**Work to be completed:** Search the records below for the word "that" and show every line where it occurs.

####

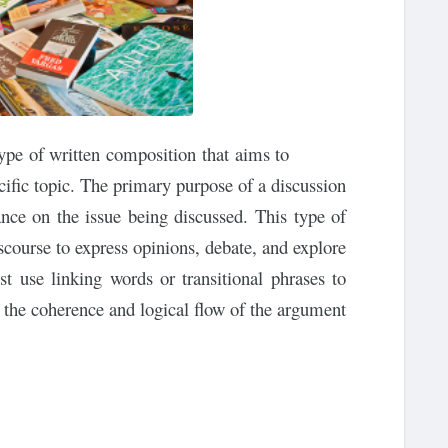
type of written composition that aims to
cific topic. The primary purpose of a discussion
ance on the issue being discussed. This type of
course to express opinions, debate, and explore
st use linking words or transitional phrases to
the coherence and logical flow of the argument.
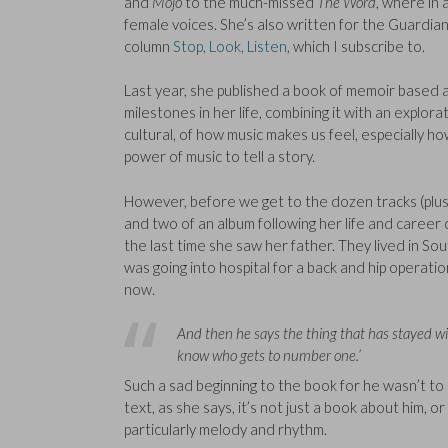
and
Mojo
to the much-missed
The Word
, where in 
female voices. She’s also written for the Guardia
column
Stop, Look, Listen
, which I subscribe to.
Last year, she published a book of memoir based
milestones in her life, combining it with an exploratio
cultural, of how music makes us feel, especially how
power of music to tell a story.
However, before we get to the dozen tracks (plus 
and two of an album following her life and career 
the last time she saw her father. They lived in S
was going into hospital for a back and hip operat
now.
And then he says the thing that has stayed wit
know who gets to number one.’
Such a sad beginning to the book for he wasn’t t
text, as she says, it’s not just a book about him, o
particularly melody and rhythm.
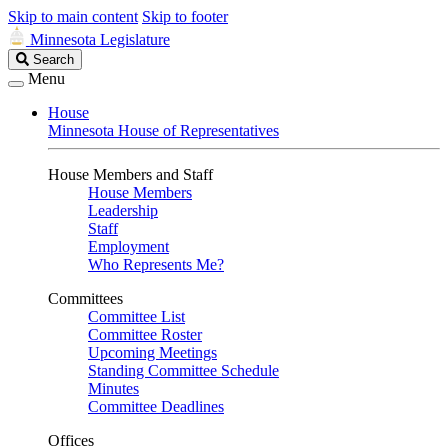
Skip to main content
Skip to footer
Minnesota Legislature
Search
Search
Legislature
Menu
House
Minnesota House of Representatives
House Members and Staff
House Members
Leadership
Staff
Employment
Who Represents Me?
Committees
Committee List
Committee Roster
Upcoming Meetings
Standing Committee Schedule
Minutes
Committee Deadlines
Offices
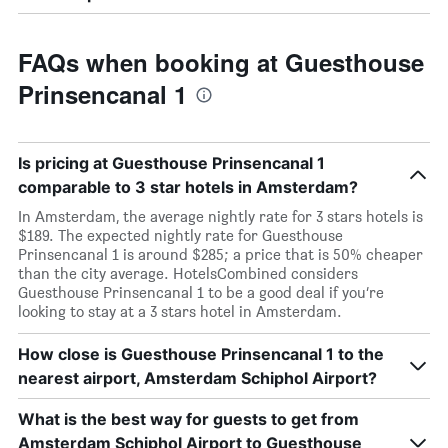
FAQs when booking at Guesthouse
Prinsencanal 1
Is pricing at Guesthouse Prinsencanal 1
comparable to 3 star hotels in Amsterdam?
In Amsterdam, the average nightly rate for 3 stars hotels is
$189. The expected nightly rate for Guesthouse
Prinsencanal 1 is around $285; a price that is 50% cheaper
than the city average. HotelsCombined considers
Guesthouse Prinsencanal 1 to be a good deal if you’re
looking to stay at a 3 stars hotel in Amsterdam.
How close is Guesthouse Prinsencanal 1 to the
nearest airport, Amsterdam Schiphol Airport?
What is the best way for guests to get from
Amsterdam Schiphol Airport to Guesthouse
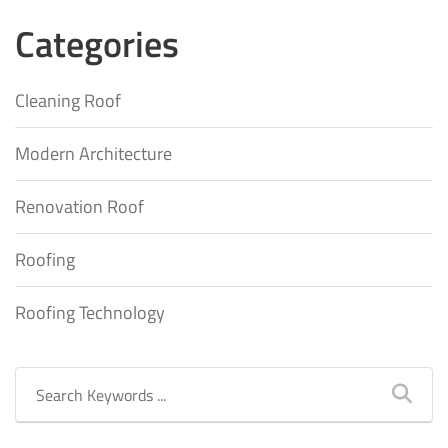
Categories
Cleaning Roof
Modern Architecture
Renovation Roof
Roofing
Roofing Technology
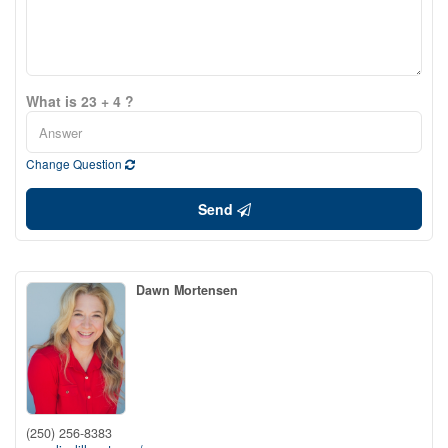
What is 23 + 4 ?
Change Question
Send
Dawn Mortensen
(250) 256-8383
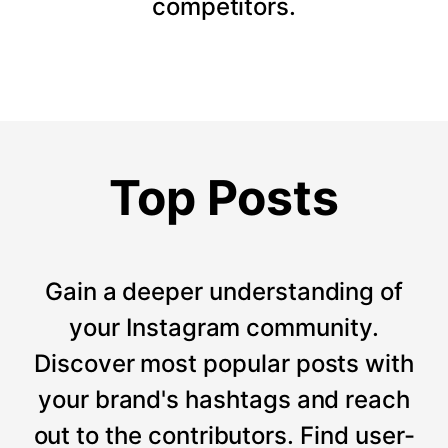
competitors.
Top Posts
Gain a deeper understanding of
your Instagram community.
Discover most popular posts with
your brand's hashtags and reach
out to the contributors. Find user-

####

**Exercise result:**
type of written composition that aims to
And then he says the thing that has stayed wit
Prinsencanal 1 is around $285; a price that is 50% cheaper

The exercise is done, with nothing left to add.